→ **EXTRACTED INFORMATION**:
┄┄┄┄┄┄┄┄┄┄┄┄┄┄┄┄┄┄┄┄
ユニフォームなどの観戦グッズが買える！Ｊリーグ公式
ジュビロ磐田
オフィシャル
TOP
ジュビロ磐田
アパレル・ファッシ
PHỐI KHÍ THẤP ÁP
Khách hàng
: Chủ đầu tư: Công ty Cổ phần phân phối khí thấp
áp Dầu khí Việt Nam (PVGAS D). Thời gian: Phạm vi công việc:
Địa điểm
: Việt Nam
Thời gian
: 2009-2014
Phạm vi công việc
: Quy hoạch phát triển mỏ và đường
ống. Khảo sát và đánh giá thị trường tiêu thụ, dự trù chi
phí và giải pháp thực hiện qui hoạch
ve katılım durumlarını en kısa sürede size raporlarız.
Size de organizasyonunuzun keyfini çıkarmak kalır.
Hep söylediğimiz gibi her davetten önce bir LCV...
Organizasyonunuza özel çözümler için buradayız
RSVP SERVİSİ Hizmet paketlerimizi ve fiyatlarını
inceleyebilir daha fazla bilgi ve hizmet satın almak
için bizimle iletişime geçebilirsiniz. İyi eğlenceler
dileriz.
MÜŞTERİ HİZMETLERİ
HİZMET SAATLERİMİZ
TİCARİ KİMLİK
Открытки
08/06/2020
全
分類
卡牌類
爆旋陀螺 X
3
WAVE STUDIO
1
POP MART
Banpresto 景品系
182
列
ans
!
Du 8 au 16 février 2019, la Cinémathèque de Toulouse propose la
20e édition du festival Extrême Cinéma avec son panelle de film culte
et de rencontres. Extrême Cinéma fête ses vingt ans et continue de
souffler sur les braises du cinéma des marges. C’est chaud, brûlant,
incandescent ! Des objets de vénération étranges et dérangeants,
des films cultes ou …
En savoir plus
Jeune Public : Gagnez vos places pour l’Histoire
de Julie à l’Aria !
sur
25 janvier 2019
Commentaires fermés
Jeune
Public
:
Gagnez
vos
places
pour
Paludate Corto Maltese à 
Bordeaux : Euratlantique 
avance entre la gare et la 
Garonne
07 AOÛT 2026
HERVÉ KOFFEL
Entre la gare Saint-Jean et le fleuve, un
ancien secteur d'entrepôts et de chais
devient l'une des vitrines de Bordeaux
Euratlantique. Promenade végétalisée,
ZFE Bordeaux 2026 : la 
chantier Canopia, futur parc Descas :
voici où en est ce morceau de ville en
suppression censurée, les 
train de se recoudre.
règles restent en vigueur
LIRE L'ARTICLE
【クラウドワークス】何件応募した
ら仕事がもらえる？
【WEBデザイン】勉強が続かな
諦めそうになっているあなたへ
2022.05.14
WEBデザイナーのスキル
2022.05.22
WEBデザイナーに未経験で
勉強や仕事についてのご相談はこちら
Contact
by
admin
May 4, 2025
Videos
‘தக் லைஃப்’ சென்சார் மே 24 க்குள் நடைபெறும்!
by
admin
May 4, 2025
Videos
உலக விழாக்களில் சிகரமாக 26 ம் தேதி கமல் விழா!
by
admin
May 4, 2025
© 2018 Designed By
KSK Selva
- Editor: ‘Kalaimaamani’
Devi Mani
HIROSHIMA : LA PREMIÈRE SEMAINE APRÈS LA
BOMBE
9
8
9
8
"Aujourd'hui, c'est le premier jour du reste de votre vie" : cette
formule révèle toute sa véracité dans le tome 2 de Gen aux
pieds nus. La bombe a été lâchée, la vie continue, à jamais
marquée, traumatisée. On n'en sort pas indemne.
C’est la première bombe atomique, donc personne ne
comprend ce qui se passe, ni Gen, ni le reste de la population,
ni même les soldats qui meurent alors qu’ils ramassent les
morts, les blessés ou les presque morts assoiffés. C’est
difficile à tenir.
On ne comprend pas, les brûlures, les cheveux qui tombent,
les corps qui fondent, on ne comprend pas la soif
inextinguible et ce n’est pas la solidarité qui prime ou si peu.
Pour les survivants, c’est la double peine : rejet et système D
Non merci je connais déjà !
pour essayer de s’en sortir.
┄┄┄┄┄┄┄┄┄┄┄┄┄┄┄┄┄┄┄┄
→ **TASK REQUIREMENTS**:
Only the lines above starting at the line that holds "Hep söylediğimiz gibi" and ending at the line that holds "On ne comprend pas, les" are to be repeated, exactly and in full.

→ **COMPLETED TASK**:
Hep söylediğimiz gibi her davetten önce bir LCV...
Organizasyonunuza özel çözümler için buradayız
RSVP SERVİSİ Hizmet paketlerimizi ve fiyatlarını
inceleyebilir daha fazla bilgi ve hizmet satın almak
için bizimle iletişime geçebilirsiniz. İyi eğlenceler
dileriz.
MÜŞTERİ HİZMETLERİ
HİZMET SAATLERİMİZ
TİCARİ KİMLİK
Открытки
08/06/2020
全
分類
卡牌類
爆旋陀螺 X
3
WAVE STUDIO
1
POP MART
Banpresto 景品系
182
列
ans
!
Du 8 au 16 février 2019, la Cinémathèque de Toulouse propose la
20e édition du festival Extrême Cinéma avec son panelle de film culte
et de rencontres. Extrême Cinéma fête ses vingt ans et continue de
souffler sur les braises du cinéma des marges. C’est chaud, brûlant,
incandescent ! Des objets de vénération étranges et dérangeants,
des films cultes ou …
En savoir plus
Jeune Public : Gagnez vos places pour l’Histoire
de Julie à l’Aria !
sur
25 janvier 2019
Commentaires fermés
Jeune
Public
:
Gagnez
vos
places
pour
Paludate Corto Maltese à 
Bordeaux : Euratlantique 
avance entre la gare et la 
Garonne
07 AOÛT 2026
HERVÉ KOFFEL
Entre la gare Saint-Jean et le fleuve, un
ancien secteur d'entrepôts et de chais
devient l'une des vitrines de Bordeaux
Euratlantique. Promenade végétalisée,
ZFE Bordeaux 2026 : la 
chantier Canopia, futur parc Descas :
voici où en est ce morceau de ville en
suppression censurée, les 
train de se recoudre.
règles restent en vigueur
LIRE L'ARTICLE
【クラウドワークス】何件応募した
ら仕事がもらえる？
【WEBデザイン】勉強が続かな
諦めそうになっているあなたへ
2022.05.14
WEBデザイナーのスキル
2022.05.22
WEBデザイナーに未経験で
勉強や仕事についてのご相談はこちら
Contact
by
admin
May 4, 2025
Videos
‘தக் லைஃப்’ சென்சார் மே 24 க்குள் நடைபெறும்!
by
admin
May 4, 2025
Videos
உலக விழாக்களில் சிகரமாக 26 ம் தேதி கமல் விழா!
by
admin
May 4, 2025
© 2018 Designed By
KSK Selva
- Editor: ‘Kalaimaamani’
Devi Mani
HIROSHIMA : LA PREMIÈRE SEMAINE APRÈS LA
BOMBE
9
8
9
8
"Aujourd'hui, c'est le premier jour du reste de votre vie" : cette
formule révèle toute sa véracité dans le tome 2 de Gen aux
pieds nus. La bombe a été lâchée, la vie continue, à jamais
marquée, traumatisée. On n'en sort pas indemne.
C’est la première bombe atomique, donc personne ne
comprend ce qui se passe, ni Gen, ni le reste de la population,
ni même les soldats qui meurent alors qu’ils ramassent les
morts, les blessés ou les presque morts assoiffés. C’est
difficile à tenir.
On ne comprend pas, les brûlures, les cheveux qui tombent,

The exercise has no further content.